The Act became the focal point yet again with. the Supreme Court constituting a five-judge constitution bench to decide whether the courts have the power to modify arbitral awards under Section 34 of the Act. The reference to the constitution bench was made by a three-judge bench in the Gayatri Balaswamy vs ISG Novasoft case. After extensive hearing, the Supreme Court has reserved its verdict. When it comes, the answer to the question on the power to modify could reshape the foundations of India’s arbitration landscape.
At the outset, it is important to understand that the enforceable nature of awards serves as the fundamental principle of arbitration, ensuring both certainty and closure for the parties. The raison d’etre of arbitration is not only to resolve disputes swiftly, but also to minimise judicial intervention.
The Act allows for limited judicial intervention. If an award is considered to be violative of any grounds under Section 34, the courts are empowered to set it aside. The legal framework regarding the court’s authority to annul an award is firmly established. But the courts are prohibited from conducting an extensive examination of the merits of the award, and keep it limited to the grounds specified in Section 34.

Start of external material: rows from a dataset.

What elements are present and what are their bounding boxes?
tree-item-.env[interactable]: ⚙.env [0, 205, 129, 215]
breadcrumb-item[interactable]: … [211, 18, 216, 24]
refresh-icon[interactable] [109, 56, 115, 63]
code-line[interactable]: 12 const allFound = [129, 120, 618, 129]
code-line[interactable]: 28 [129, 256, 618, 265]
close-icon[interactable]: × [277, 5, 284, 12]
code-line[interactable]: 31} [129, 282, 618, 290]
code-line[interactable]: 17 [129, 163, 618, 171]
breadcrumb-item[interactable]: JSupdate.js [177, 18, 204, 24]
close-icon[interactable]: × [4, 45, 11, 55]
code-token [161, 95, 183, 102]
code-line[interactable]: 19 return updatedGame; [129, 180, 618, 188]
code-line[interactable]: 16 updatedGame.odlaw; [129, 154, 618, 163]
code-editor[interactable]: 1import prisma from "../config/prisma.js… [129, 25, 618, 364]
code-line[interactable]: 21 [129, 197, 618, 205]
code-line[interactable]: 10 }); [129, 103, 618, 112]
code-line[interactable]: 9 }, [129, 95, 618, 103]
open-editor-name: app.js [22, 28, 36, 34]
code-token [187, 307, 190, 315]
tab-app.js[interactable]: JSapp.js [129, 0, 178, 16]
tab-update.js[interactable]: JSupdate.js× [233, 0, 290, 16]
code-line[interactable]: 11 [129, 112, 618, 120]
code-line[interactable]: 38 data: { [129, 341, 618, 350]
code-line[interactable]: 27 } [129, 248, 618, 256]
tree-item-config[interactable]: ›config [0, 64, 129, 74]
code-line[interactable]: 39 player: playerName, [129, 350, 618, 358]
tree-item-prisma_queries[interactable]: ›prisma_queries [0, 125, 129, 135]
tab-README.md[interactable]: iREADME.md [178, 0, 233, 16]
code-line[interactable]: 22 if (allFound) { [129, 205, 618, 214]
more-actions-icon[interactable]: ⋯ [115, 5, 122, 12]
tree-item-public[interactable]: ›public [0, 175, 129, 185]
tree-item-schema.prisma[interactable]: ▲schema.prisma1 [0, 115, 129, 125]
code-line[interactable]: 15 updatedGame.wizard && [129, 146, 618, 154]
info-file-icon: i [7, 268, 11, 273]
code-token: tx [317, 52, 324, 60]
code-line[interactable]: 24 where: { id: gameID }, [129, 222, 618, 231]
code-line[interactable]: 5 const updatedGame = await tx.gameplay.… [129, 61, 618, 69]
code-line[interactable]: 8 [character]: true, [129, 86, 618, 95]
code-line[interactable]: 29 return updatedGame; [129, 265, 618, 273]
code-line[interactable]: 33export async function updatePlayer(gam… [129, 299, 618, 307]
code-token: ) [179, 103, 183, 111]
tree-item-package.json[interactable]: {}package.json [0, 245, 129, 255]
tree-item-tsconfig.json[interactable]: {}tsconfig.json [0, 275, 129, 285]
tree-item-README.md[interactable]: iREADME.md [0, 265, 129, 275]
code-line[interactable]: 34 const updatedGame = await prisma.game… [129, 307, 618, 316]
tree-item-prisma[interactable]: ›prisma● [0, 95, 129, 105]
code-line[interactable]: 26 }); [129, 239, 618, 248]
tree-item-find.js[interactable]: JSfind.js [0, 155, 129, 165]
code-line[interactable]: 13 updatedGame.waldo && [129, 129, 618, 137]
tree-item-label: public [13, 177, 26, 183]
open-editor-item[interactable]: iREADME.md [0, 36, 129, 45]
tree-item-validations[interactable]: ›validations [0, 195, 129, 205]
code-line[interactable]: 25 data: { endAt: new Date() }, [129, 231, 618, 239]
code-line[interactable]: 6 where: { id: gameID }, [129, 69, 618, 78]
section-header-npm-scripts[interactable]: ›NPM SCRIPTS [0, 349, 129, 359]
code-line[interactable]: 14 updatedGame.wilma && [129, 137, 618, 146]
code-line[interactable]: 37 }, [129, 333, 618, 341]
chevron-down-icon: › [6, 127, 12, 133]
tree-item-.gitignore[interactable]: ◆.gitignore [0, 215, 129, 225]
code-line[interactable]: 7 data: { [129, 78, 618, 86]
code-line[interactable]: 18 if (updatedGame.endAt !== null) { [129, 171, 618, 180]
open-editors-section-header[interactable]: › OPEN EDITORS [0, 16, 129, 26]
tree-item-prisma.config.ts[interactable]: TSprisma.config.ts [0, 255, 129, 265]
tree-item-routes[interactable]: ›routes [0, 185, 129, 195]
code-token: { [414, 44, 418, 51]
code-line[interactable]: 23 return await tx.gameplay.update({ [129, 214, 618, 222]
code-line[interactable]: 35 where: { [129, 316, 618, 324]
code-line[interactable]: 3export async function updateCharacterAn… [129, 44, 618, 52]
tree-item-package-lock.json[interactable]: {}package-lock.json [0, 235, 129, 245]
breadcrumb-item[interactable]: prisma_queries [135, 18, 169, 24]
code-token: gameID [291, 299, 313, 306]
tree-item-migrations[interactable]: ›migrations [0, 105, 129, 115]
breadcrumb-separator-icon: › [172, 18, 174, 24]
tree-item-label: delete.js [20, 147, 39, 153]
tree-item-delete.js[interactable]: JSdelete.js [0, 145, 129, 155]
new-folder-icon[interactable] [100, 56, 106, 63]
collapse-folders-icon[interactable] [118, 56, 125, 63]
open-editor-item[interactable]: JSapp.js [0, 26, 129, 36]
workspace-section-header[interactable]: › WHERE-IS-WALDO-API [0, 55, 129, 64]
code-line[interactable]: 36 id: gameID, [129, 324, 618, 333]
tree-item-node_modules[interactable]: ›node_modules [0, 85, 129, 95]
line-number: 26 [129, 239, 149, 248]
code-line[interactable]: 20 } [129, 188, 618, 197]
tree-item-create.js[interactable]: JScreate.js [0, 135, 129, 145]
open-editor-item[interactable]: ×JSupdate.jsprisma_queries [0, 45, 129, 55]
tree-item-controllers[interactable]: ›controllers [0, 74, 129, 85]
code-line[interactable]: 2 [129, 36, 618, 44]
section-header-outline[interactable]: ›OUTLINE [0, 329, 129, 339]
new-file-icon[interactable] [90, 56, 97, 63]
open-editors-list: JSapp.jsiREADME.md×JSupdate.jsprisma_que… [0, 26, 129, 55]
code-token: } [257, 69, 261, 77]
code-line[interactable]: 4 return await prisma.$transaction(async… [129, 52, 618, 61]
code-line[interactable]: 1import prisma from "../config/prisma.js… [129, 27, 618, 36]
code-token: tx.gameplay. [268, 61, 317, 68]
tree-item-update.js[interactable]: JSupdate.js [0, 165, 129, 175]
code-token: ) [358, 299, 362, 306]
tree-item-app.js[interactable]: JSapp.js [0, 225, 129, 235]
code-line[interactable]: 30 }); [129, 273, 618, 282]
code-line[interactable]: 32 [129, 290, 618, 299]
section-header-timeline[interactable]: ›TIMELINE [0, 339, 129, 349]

The legal effect of an award being set aside is that the parties are at liberty to recommence arbitration proceedings. Interestingly, Section 34(4) also permits a temporary abeyance of the challenge proceedings, at the instance of one of the parties, to allow the arbitral tribunal to take such steps to eliminate the grounds for challenging the award.
The contours of Section 34(4) were recently considered by the Supreme Court in I-Pay Clearing Services vs ICICI Bank. It held that the power of remittance is discretionary, and it cannot be invoked to fill gaps/additional reasoning in an award, which does not render any finding on the issue. Similarly, Section 33 of the Act also provides recourse to have arithmetical or clerical errors rectified by the arbitral tribunal.
Prior to the Act’s introduction, Section 15 of the Arbitration Act of 1940 permitted modification of an award. Subsequently, in line with the UNCITRAL Model Law, the 1996 Act did not contain such an express permission. As per the 1996 Act, after the issuance of an arbitral award, the parties have three remedial avenues: a) initiate a challenge to the award under Section 34; b) petition the arbitral tribunal for rectifying any arithmetical or clerical errors in the award; c) request the court hearing the challenge to adjourn the hearing and allow the arbitral tribunal to take appropriate steps to eliminate the grounds of challenge.
It is, therefore, quite clear that the power to modify an award does not feature in the present scheme of the Act. Moreover, without the contours of the powers being expressly defined, any such exercise under Section 34 could overlap with the powers available to the arbitral tribunal under Sections 33 or 34(4). Under the garb of modification, if judges frequently change awards, it will undermine the very purpose of opting for arbitration. After an award is issued, it is expected to be conclusive and enforceable, constrained solely by the specific grounds for challenge delineated in Section 34.
This was precisely the essence of all the contrarian judgements rendered by the Supreme Court regarding the power of modification, which originally prompted the current constitutional reference. Interestingly, the Viswanathan Committee of 2024 has recommended an amendment to Section 34 to provide the power to modify under certain circumstances. But the recommendations have not found expression under the Act to date.
Legislative definitions, therefore, become crucial. The grounds for possible modification must be precisely specified and restricted to cases of trivial irregularities that are severable, and which do not require a reconsideration of the substantive merits. However, the guiding principle must be narrow interventionism and utmost respect for the arbitral process’s integrity.
As Justice Benjamin N Cardozo observed, “Finality is a good thing, but justice is better.” Although legislative changes might be necessary for allowing modifications, the existing Sections 33 and 34(4) effectively ensure justice is served while upholding the key tenets of arbitration.